■ DATA SUPPLIED:
____________________

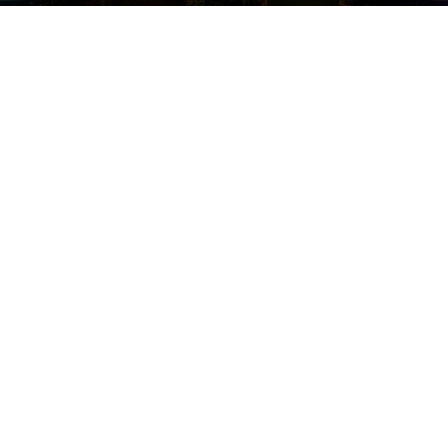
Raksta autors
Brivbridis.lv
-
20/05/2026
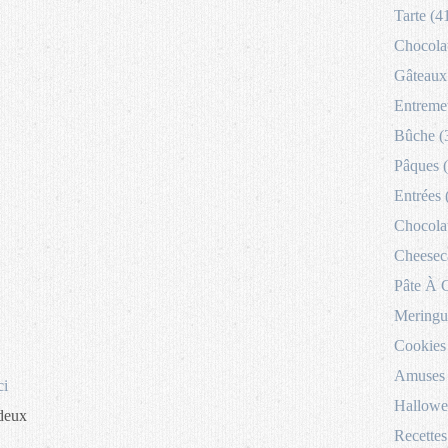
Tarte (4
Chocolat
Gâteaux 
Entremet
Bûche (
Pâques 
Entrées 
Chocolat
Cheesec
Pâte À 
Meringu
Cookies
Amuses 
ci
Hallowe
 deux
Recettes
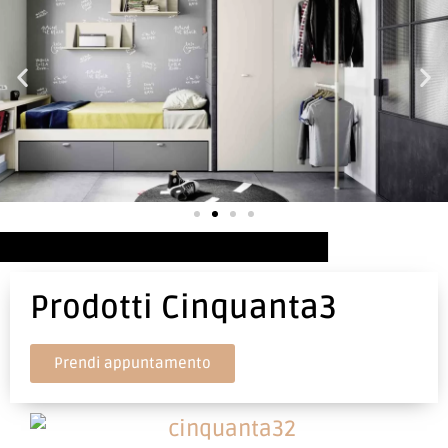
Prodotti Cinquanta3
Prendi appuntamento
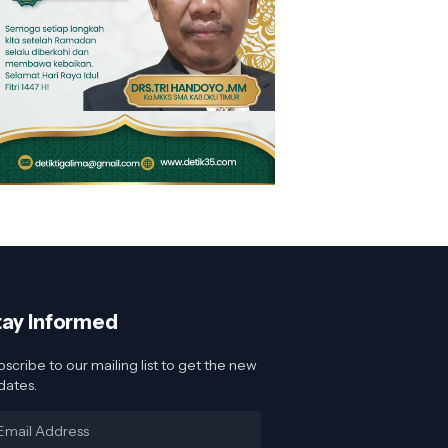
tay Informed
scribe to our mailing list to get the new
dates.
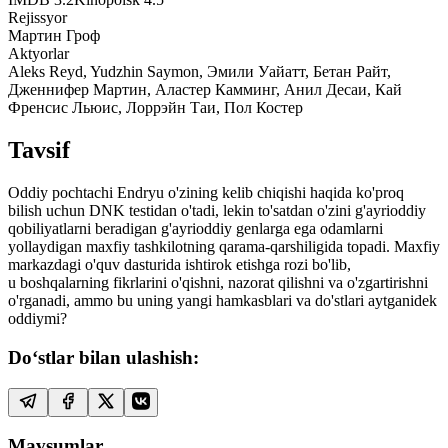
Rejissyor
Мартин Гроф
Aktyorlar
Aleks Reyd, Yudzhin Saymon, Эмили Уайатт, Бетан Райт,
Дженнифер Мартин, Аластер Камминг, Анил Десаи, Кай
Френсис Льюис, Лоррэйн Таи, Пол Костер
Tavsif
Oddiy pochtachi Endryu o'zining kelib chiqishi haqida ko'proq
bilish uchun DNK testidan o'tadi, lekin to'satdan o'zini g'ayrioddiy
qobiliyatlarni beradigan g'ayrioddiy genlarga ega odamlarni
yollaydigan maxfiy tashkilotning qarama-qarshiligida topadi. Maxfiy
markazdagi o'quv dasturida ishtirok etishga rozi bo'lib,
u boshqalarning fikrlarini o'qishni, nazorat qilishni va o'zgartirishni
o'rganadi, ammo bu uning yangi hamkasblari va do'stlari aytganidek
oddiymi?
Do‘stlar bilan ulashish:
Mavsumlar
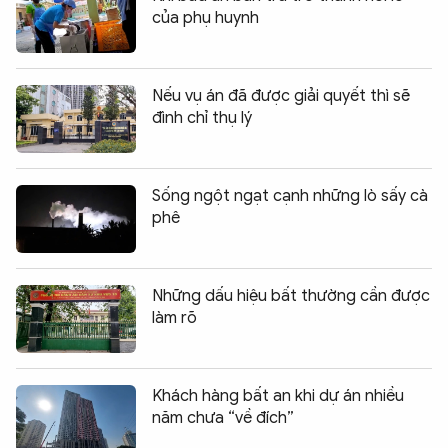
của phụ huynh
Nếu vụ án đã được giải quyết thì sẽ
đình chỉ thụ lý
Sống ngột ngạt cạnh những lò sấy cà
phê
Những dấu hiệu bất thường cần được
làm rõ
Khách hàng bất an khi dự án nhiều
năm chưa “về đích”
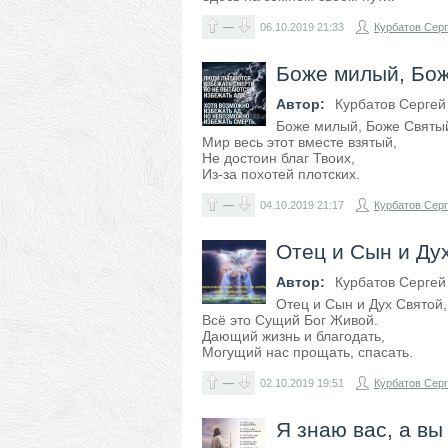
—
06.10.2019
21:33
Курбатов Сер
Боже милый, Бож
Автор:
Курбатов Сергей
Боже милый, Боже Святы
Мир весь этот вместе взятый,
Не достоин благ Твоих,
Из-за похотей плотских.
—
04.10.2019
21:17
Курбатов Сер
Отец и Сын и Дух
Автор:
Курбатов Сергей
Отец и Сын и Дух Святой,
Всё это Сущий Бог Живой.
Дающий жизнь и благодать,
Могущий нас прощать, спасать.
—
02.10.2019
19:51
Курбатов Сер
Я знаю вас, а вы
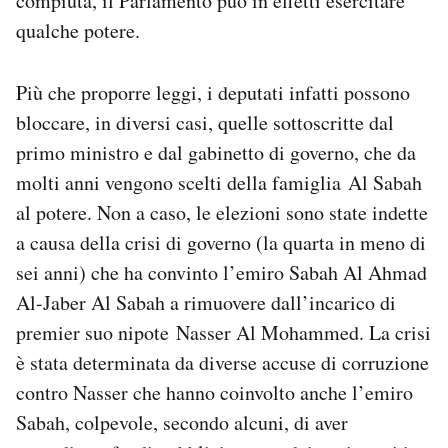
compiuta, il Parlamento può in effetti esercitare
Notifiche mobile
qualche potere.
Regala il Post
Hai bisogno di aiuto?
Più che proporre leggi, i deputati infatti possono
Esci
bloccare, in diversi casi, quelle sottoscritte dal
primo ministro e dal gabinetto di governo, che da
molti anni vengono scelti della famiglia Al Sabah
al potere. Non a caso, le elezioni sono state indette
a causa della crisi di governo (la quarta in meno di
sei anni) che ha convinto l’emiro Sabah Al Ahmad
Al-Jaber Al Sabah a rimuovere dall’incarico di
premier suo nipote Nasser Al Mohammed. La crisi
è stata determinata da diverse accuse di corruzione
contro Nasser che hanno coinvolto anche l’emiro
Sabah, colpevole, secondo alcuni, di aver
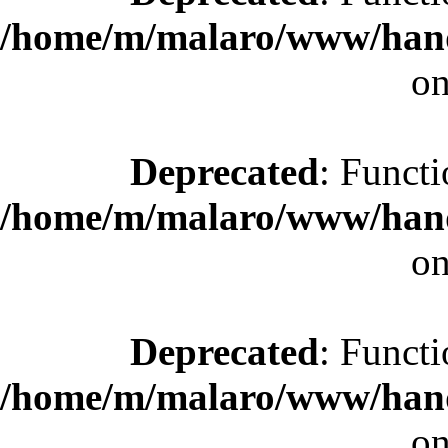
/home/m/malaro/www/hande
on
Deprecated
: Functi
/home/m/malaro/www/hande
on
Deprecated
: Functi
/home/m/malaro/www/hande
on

____________________

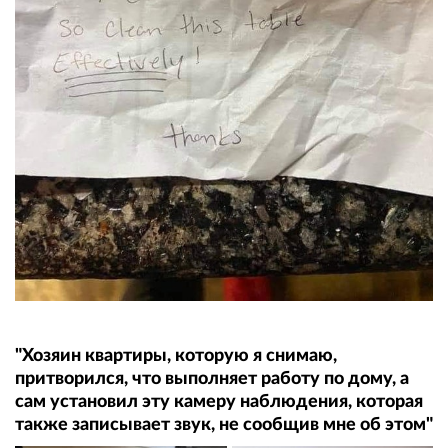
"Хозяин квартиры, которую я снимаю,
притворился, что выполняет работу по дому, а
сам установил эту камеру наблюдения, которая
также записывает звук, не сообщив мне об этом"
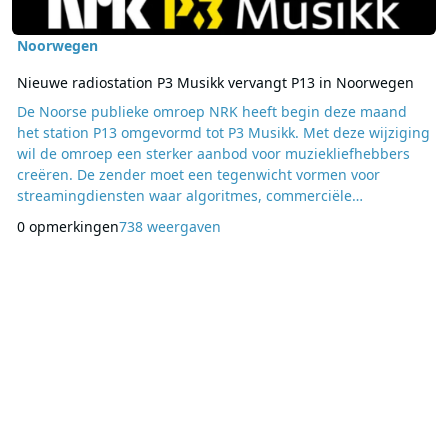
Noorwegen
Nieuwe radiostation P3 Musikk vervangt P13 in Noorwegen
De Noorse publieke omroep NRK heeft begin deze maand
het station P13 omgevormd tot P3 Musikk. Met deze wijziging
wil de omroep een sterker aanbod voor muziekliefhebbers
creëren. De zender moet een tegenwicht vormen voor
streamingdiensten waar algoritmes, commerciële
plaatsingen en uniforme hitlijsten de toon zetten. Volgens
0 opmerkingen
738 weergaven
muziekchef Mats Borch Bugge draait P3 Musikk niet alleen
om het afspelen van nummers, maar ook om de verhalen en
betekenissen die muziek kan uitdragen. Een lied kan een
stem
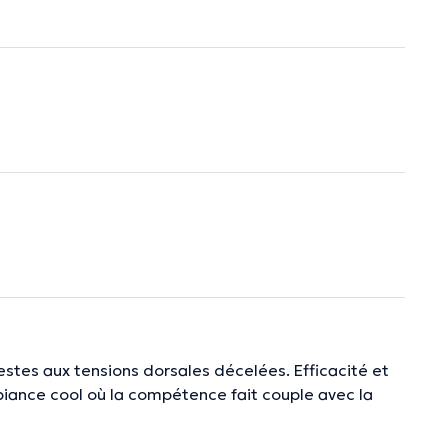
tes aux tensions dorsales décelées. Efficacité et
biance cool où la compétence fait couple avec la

____________________

■ DIRECTIONS:
"được" is the string to look for; please copy every line of the records above where it appears.

■ RESPONSE BELOW:
Nếu vụ án đã được giải quyết thì sẽ
Những dấu hiệu bất thường cần được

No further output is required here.